M. Linant’s depth of water in his supposed lake was fixed at 9·60 metres. Its bed must have been at R.L. 21·00, the level of the rock-bed at Hawârah, and its maximum water surface at R.L. 30·60. The height of the surrounding bank would have had to be, on the Edwah-el-Alam line, 15 metres, and at the Wadi Nezlah (at the initial letter of “MŒRIS” on the map) 20 metres.
Now the country lying between the Linant Lake Mœris and the Birket-el-Qurûn was said to be irrigated from this lake. Imagine the state of insecurity for this tract of sloping land, with a huge reservoir of water standing 13 metres above that part which lies along the north face of the lake, and more than this above the part along the west face. When one considers, too, that there must have been passages for irrigation through this bank, and how dangerous such an arrangement would be, it is scarcely credible that the collection of thriving towns included in the Arsinoïte nome would have grown in such a perilous situation. Imagine, also, the infiltration that would result on the lands along the faces of this lake. According to the theory, the Lake Linant, not being of sufficient dimensions itself to regulate the Nile, was to pass on the surplus into Birket-el-Qurûn by escapes on the two main drainage lines. Thus the poor fools, who had settled themselves on the strip between the two lakes, would be in danger of inundation, both from above and below, and would be in as bad a plight as Pharaoh’s horsemen in the Red Sea.
A diagrammatic section of the Fayûm ([Plate VIII.]), as it would have been when in this unhappy state (fortunately imaginary), will make the situation perhaps plainer.
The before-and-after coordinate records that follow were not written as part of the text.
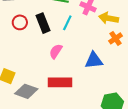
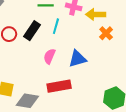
black rectangle: (43, 23) -> (32, 31), turned 66
blue triangle: (94, 60) -> (78, 59), moved

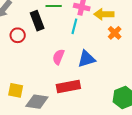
cyan line: (56, 26) -> (74, 26), moved
black rectangle: (32, 31) -> (37, 21), moved, turned -54

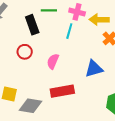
red circle: (18, 35) -> (25, 52), moved
blue triangle: (87, 59) -> (94, 69), moved

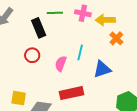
cyan line: (69, 31) -> (80, 52), moved

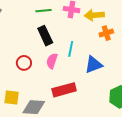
black rectangle: (39, 28) -> (45, 36), moved
orange cross: (116, 38) -> (106, 33), turned 32
red circle: (32, 55) -> (24, 63), moved

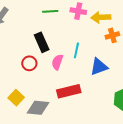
black rectangle: (45, 36) -> (42, 42), moved
yellow square: (12, 97) -> (16, 98), turned 35

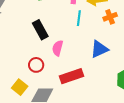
cyan line: (76, 50) -> (79, 18), moved
red circle: (29, 63) -> (36, 65), moved

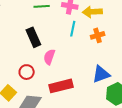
orange cross: (110, 17) -> (98, 35), moved
blue triangle: (99, 49) -> (101, 74), moved

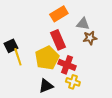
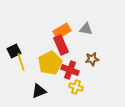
orange rectangle: (59, 14) -> (62, 31), moved
brown star: (90, 38) -> (92, 59), moved
black triangle: (46, 86) -> (39, 91), moved

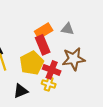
brown star: (92, 59) -> (74, 59), size x1.6
yellow cross: (76, 87) -> (49, 84), moved

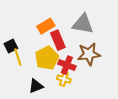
gray triangle: (68, 29) -> (83, 24), size x1.6
orange rectangle: (44, 31) -> (46, 26), moved

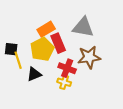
black square: (11, 46) -> (11, 49), turned 32
yellow pentagon: (47, 58) -> (42, 49), moved
black triangle: (36, 86) -> (34, 74), moved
The diagram, by exaggerating the vertical dimensions with reference to the horizontals, emphasises the danger of the situation and shows how improbable it is that such a theory could be true.
Plate VIII.
SKETCH OF THE FAYÛM
From Lahûn through Biahmu to Lake Qurûn through the highest plateau, showing Linant’s supposed Lake.
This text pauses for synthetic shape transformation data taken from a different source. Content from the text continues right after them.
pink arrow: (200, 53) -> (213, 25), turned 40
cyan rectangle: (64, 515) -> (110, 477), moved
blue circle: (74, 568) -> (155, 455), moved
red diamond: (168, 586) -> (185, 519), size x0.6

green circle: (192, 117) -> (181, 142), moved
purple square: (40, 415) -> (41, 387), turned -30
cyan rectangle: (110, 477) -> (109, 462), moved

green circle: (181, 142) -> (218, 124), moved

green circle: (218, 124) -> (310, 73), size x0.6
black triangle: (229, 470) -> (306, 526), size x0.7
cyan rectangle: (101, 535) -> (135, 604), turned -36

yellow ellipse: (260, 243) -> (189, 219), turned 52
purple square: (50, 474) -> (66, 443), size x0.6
It should be noted that the Linant Lake itself covers the richest land of the Fayûm, namely, that which, being near the first point of expansion of the inflow into the depression, had received the richest deposit during the time that the Fayûm was forming previous to the creation of Lake Mœris; and, further, it should be remarked that the remainder of the best land round the margins and for a considerable distance from the Linant lake banks would have been probably ruined by infiltration. Where, then, should we find the rich lands of the Arsinoïte Nome, so famous for their produce?
M. Linant objects (and there is, doubtless, weight in this objection) to the theory of the submergence of the Fayûm by a sufficient elevation of the waters of the Birket-el-Qurûn, that there would be no place for the Arsinoïte Nome; and he thinks that by his theory he has found a place for it between the two rival lakes. The ancient Egyptians, who lived before our era, must have had prodigious faith in their protecting deities, or in their department of public works, if they took up their abode behind Linant’s bank.